§ **Problem details**
The reply should hold only the lines from the one with "bewerbung@bischoff-scheck.de (677, 569)" to the one with "âge (55, 915)", both ends kept, exactly as they appear below, without any pictures.

§ **Source records**
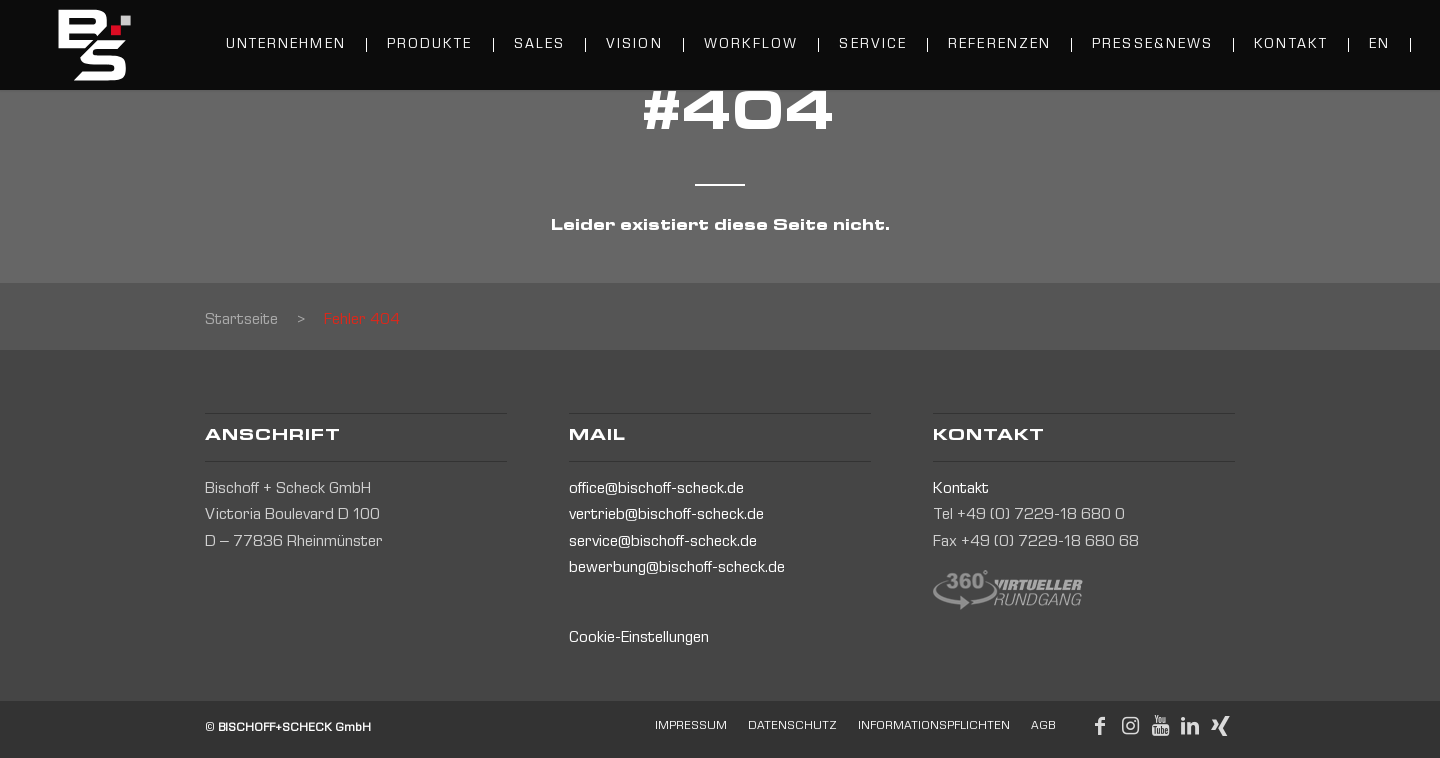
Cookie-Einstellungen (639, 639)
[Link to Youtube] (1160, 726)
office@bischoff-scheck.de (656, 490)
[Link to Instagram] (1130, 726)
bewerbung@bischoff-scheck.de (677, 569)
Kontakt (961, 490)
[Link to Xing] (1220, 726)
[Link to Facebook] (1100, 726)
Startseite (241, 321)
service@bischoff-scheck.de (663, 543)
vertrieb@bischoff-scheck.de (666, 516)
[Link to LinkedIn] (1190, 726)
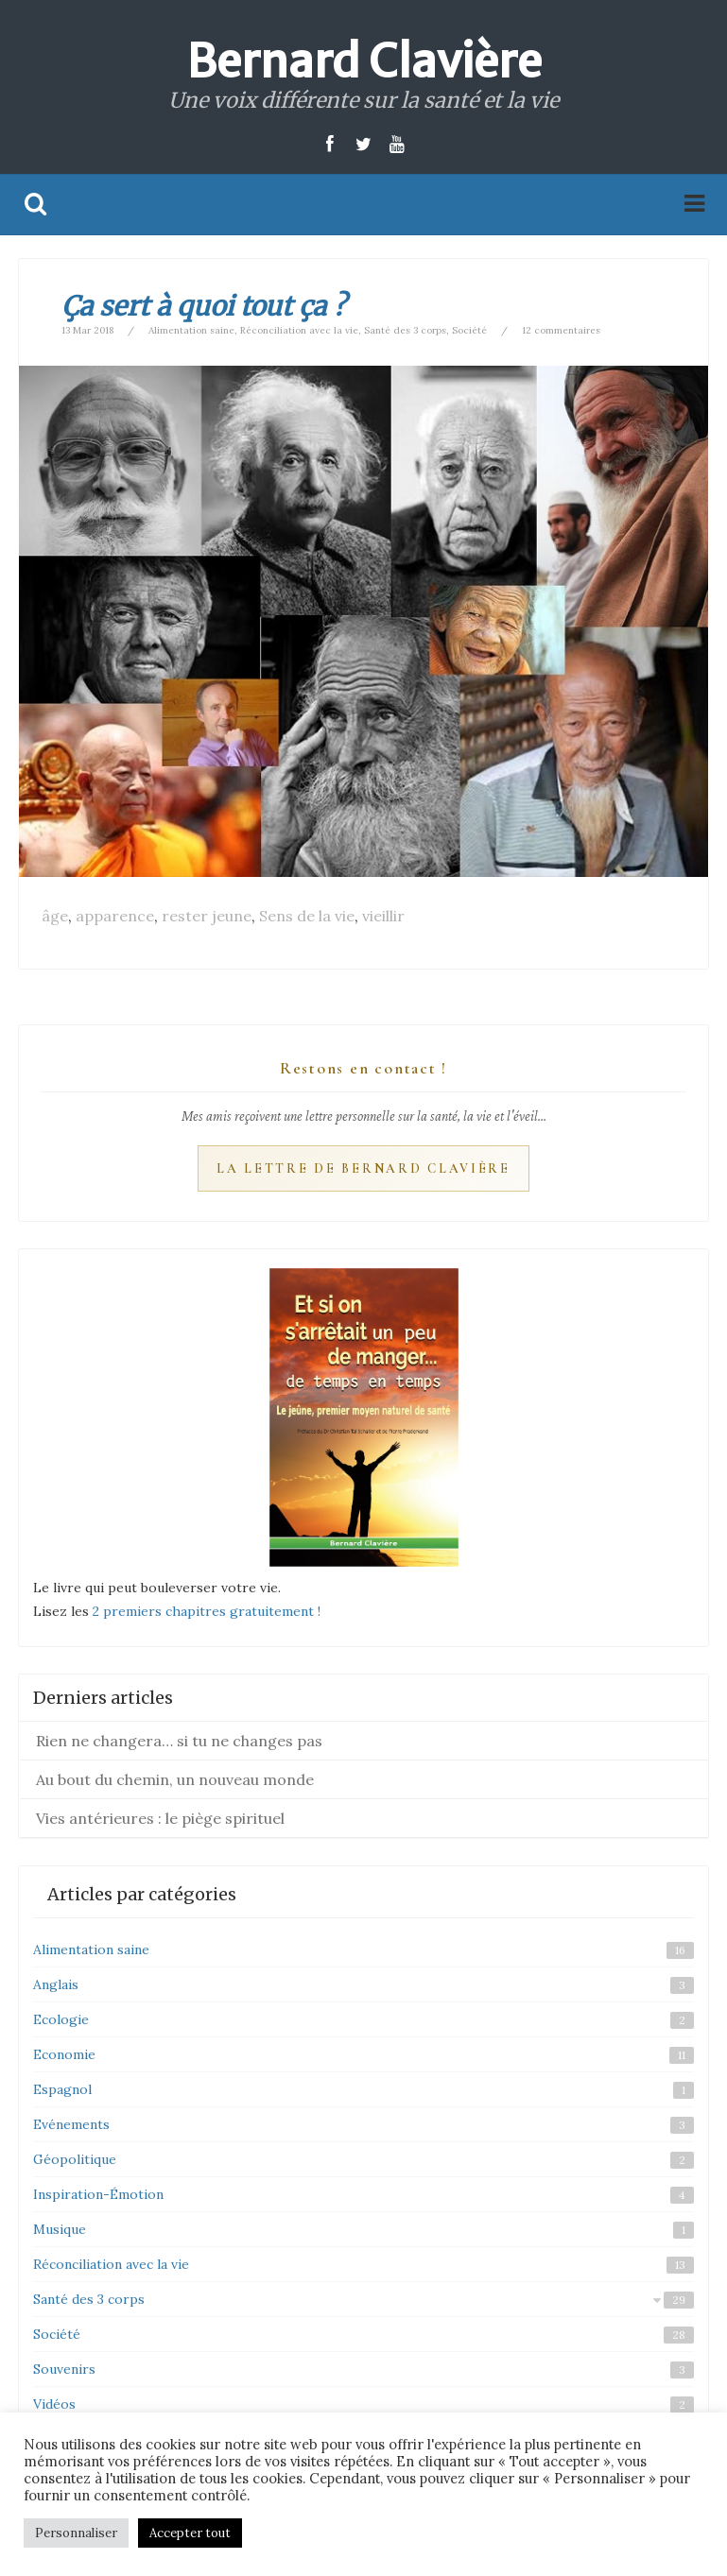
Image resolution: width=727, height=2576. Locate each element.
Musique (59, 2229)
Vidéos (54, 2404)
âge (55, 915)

==

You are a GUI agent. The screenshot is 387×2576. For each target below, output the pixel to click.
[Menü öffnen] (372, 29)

§ **Response**
bewerbung@bischoff-scheck.de (677, 569)
Kontakt (961, 490)
[Link to Xing] (1220, 726)
[Link to Facebook] (1100, 726)
Startseite (241, 321)
service@bischoff-scheck.de (663, 543)
vertrieb@bischoff-scheck.de (666, 516)
[Link to LinkedIn] (1190, 726)
Image resolution: width=727, height=2576. Locate each element.
Musique (59, 2229)
Vidéos (54, 2404)
âge (55, 915)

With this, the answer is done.